EXERCISE DIRECTIONS:
Your answer must be the lines from the start of the records through the line with "Task: Click on the UU301", exactly as written, without the pictures.

(AVAILABLE DATA)

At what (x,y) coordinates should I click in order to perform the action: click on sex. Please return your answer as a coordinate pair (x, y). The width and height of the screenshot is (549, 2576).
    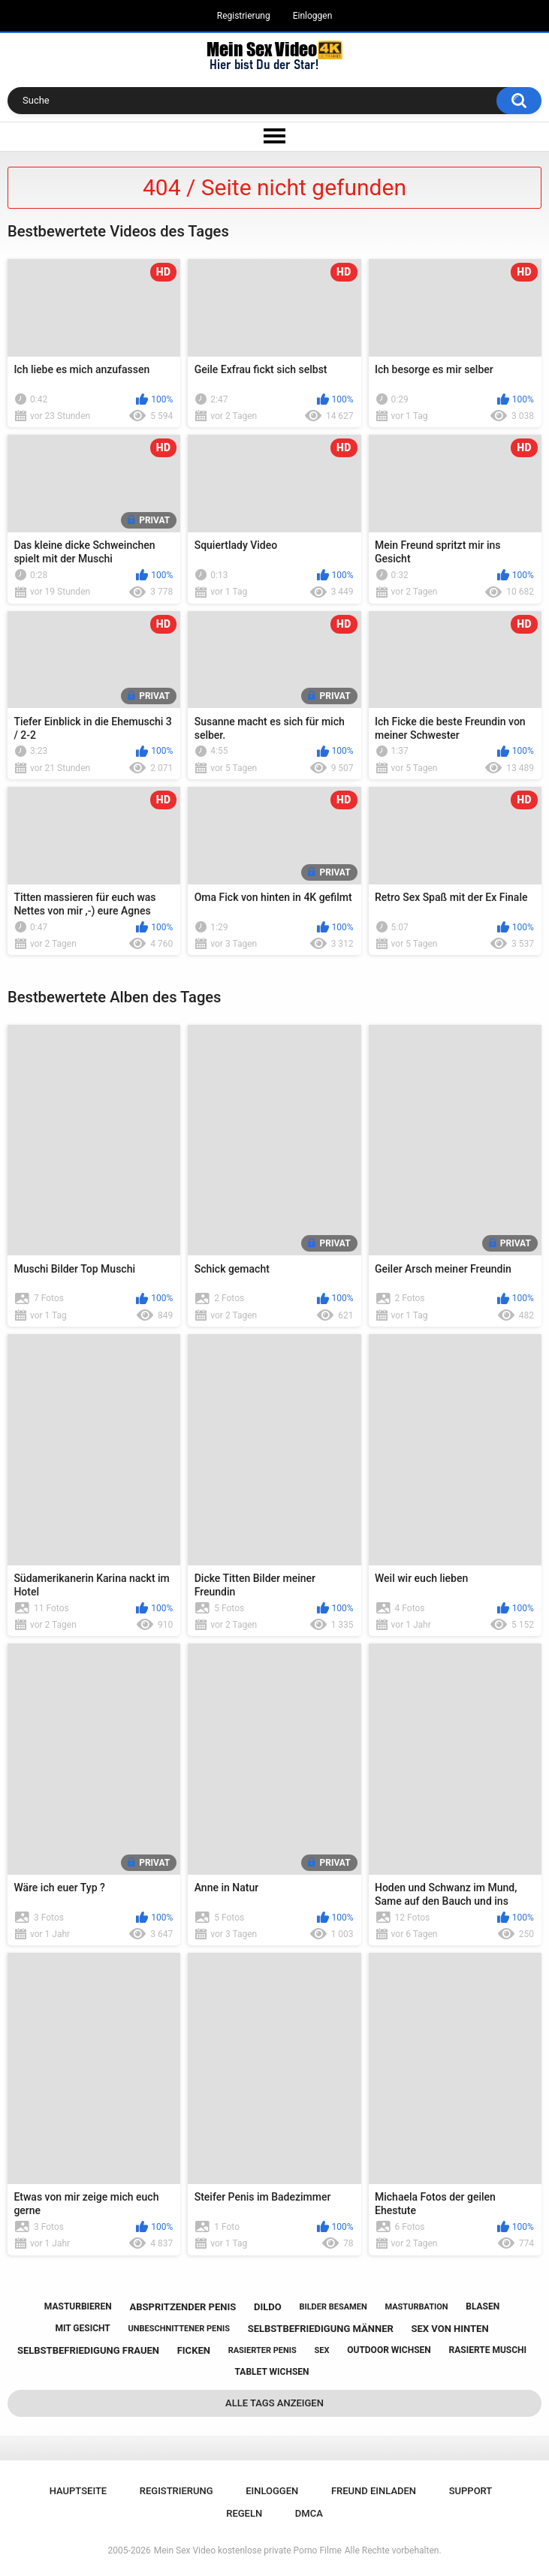
    Looking at the image, I should click on (322, 2350).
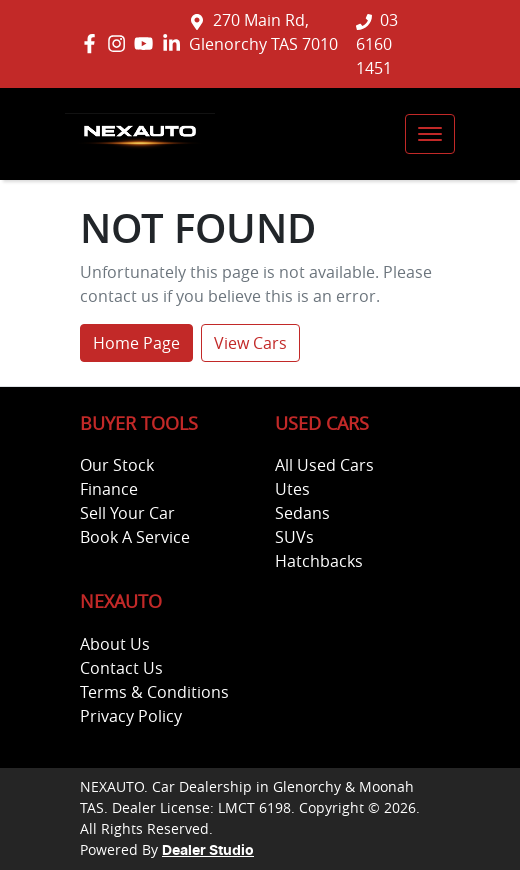 This screenshot has width=520, height=870. I want to click on Finance, so click(109, 489).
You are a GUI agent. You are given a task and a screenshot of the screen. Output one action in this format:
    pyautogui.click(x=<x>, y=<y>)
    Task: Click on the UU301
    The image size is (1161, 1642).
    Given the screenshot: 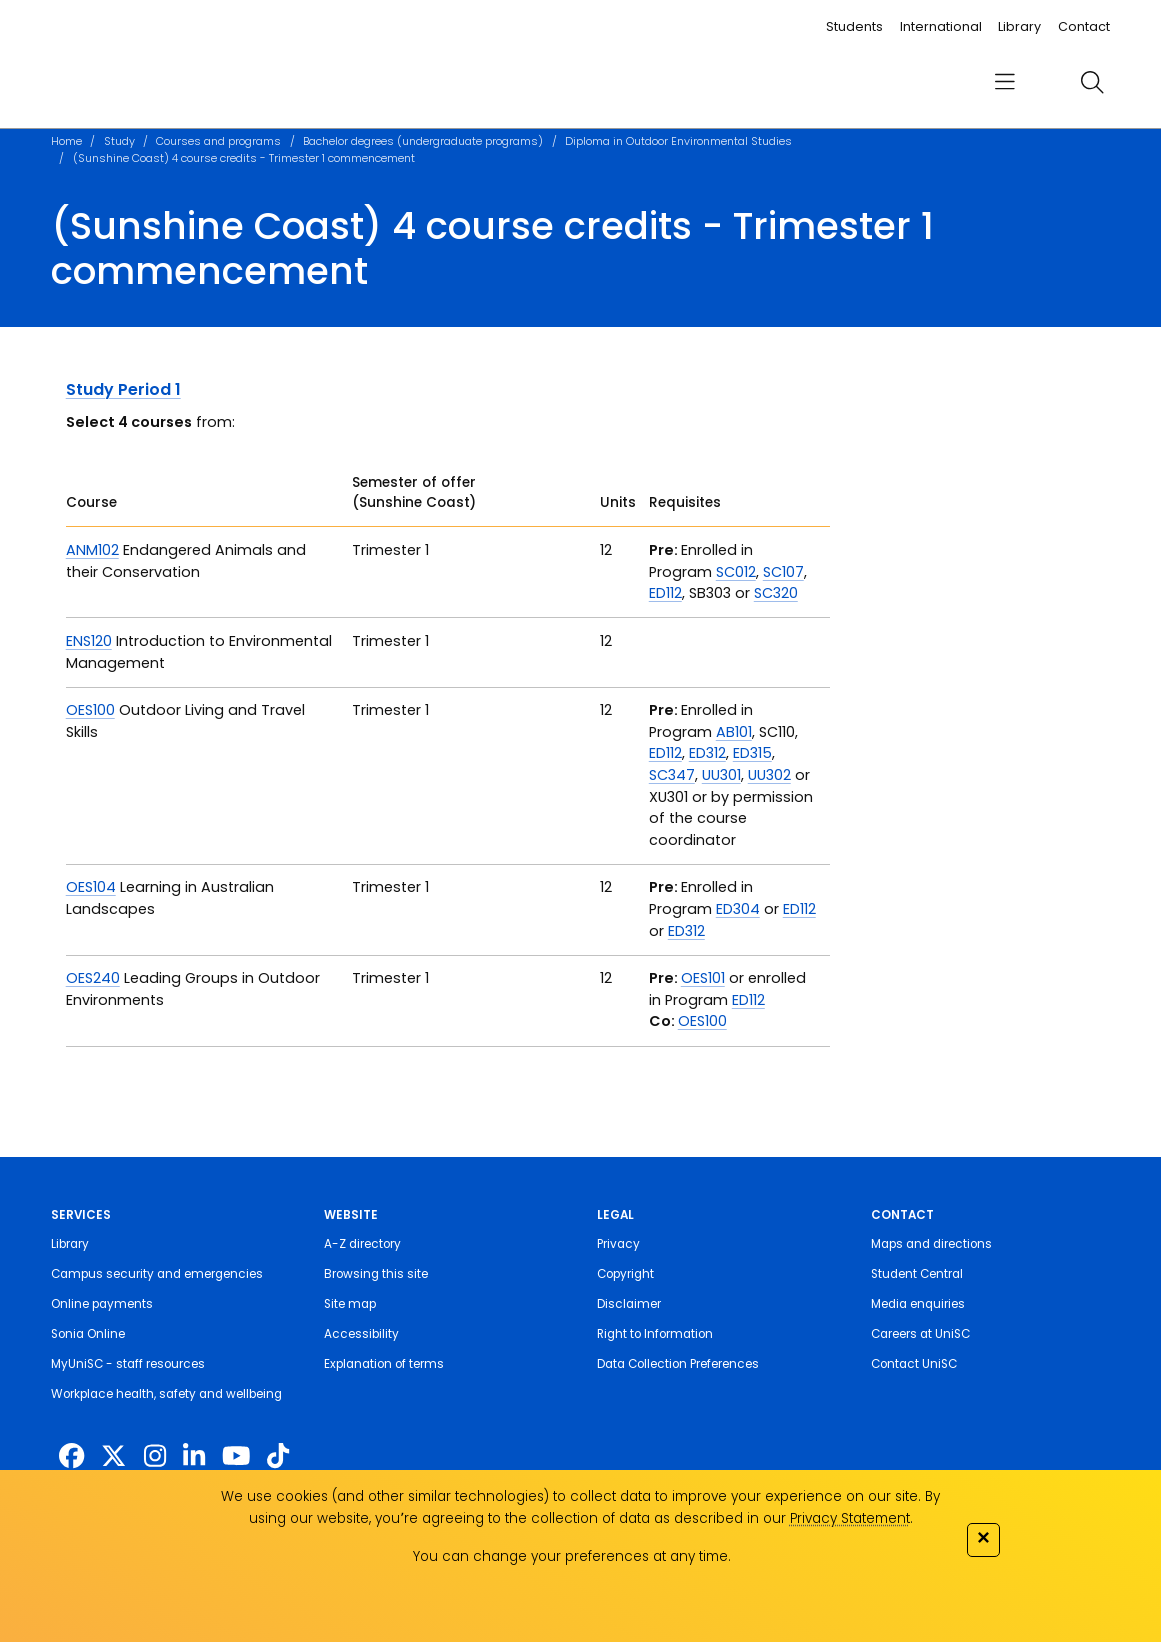 What is the action you would take?
    pyautogui.click(x=721, y=775)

(End AVAILABLE DATA)

RESPONSE BOX:
At what (x,y) coordinates should I click in order to perform the action: click on sex. Please return your answer as a coordinate pair (x, y). The width and height of the screenshot is (549, 2576).
    Looking at the image, I should click on (322, 2350).
 This screenshot has width=520, height=870. I want to click on Finance, so click(109, 489).
You are a GUI agent. You are given a task and a screenshot of the screen. Output one action in this format:
    pyautogui.click(x=<x>, y=<y>)
    Task: Click on the UU301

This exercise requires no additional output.